Lymphoid Hyperplasia

Intestinal lymphoid hyperplasia (ILH) is a rare reason of recurrent introversion in kids and youngchildren. Surgical treatment has been recommended to handle this intestinal disorder.

It is a mild condition in which lymph follicles present in the intestine develops and creates huge visible protrusions of the mucosa. It may be symptomless or may be linked with stomach pain, gastrointestinal hemorrhage, and infolding.

Causes of Lymphoid Hyperplasia

The cause of lymphoid hyperplasia is yet to be discovered. It has been believed that this occurs in association with bacterial, viral, or parasitic infections along with allergic reaction to various foods. In adults, compared to the children, it has been witnessed to unearth in association with immune system deficiencies viz., acquired idiopathic hypogammaglobulinemia or human immunodeficiency virus infection.

Radiologically, ILH has been surveyed as a part of a spectrum of diseases including lymphoma. Lymphoma is extremely rare under the age of 1 year.


There is no consensus in terms of handling of patients suffering with Intestinal Lymphoid Hyperplasia; some support the "watchful observation therapy" whereas others endorse surgicaltreatment.


Few patients are often treated with antihistamine, with clearance of symptoms in 14 to 21 days; a few of these patients, who are neutral and did not show any response, were treated with steroids in a month or two.


In majority of the children with the severe type of the appendix and the terminal ileum were found, appendectomy was advised, while in some of the children who suffered intussusception frequenlty, terminal ileal resection and right hemicolectomy were administered.

Steroid Treatment

Steroid treatment for ILH is very common therapy. It had been recommended more than 50 years ago. Yet, it is quite astonishing that there is no mention of this therapeutic modality in latest pediatric or pediatric gastroenterology textbooks.

A recently published case report emphasized the part of steroid treatment in an infant with bloody stool, diarrhea, and severe intestinal nodular lymphoid hyperplasia. The methodology by which steroid treatment influences intestinal lymphoid hyperplasia is still uncertain.

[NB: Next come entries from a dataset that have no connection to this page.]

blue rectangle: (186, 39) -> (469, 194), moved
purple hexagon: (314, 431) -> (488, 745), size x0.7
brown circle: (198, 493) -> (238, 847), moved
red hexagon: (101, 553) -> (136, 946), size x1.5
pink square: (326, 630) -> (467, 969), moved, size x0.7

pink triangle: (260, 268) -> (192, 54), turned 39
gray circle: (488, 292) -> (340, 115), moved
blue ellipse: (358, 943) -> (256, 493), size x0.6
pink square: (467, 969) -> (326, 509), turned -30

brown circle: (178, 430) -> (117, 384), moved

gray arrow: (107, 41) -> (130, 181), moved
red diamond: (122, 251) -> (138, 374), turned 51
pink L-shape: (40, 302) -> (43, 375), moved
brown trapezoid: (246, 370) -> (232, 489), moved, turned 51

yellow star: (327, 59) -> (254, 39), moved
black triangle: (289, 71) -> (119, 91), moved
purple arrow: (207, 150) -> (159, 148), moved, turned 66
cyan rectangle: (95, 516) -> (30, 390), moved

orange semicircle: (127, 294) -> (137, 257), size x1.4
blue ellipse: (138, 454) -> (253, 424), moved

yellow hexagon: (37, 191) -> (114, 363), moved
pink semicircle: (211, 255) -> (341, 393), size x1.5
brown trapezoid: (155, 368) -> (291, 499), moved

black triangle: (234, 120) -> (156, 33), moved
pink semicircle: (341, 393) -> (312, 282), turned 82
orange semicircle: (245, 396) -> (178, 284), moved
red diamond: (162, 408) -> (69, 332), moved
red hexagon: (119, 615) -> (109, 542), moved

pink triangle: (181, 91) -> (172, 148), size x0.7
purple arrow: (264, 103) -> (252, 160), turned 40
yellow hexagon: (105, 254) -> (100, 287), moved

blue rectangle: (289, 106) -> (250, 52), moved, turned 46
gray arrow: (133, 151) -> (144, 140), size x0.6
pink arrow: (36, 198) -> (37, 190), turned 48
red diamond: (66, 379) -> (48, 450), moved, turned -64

In a recent study, it has been speculated that intestinal lymphoid hyperplasia can manifest a long-term upregulation of intestinal immunologic performance as a reaction to luminal food antigens.

If this is to be believed, a lymphopenic impact of steroid therapy can be considered as the cause for alleviation in intestinal lymphoid hyperplasia after steroid treatment.

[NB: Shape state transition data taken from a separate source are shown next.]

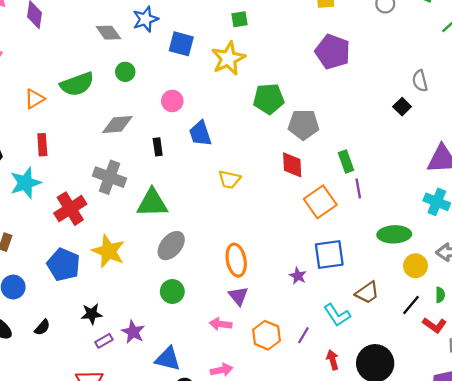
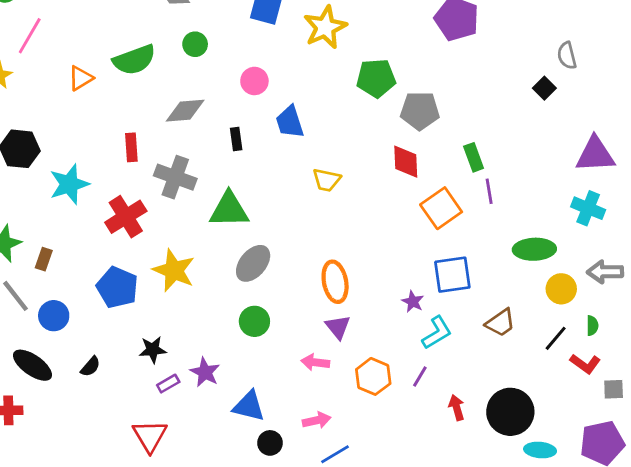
red rectangle: (42, 145) -> (131, 147), moved
cyan L-shape: (337, 315) -> (437, 333), moved, turned -88

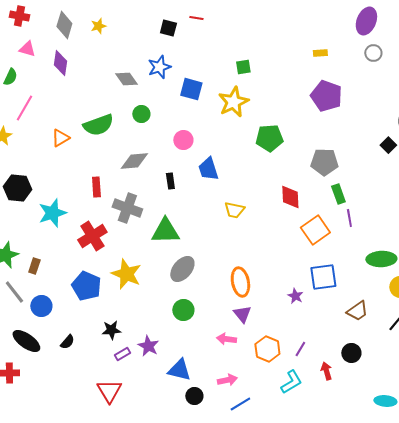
gray pentagon: (420, 111) -> (324, 162), moved
cyan L-shape: (437, 333) -> (291, 382), moved
black circle: (510, 412) -> (351, 353), moved, size x0.6

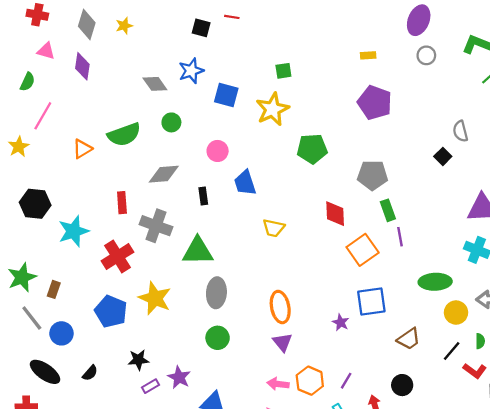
gray ellipse: (182, 269) -> (216, 293), turned -36
pink arrow: (226, 339) -> (278, 384), moved

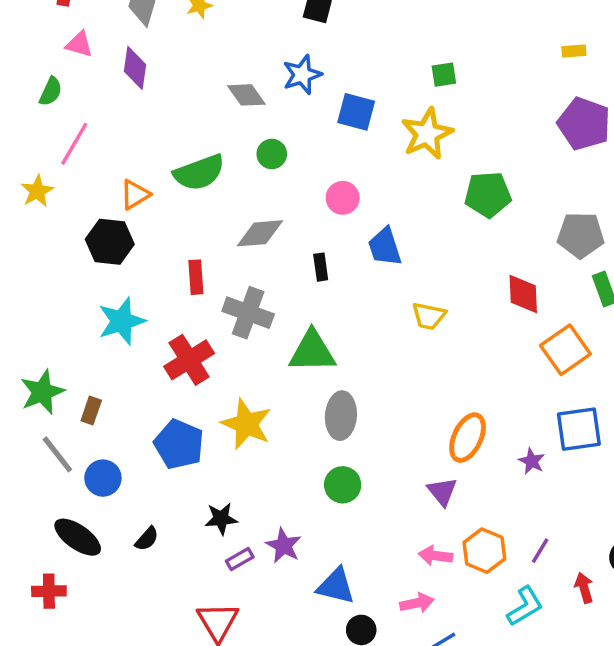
black hexagon: (35, 204) -> (110, 242), moved
orange ellipse: (280, 307) -> (468, 438), moved, turned 36

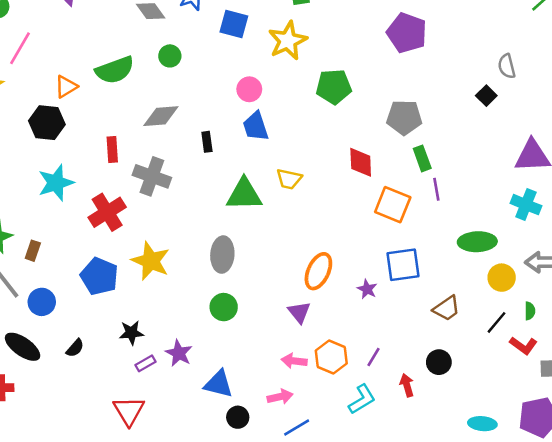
pink circle: (343, 198) -> (249, 89), moved
orange square: (565, 350) -> (393, 205), turned -33
green triangle: (312, 351) -> (244, 194), moved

Being a general intestinal finding on imaging research in kids and children, ILH might of course have been an incidental conclusion, which had resolved spontaneously.

No other potential reason for ILH, like as intestinal infections or hypogamaglobulinemia, could be recognized. Hence, except steroids, no medical treatment could be provided to these children. Surgical approach may be recommended at any stage of treatment.


It is therefore advisable that when recurrent intussusception unearths in fusion with ILH, and no other prominent factor can be detected; trying steroid therapy is worth considering prior to committing the child to either frequent attempts of pneumatic or hydrostatic reduction or opting for radical surgical resection approach.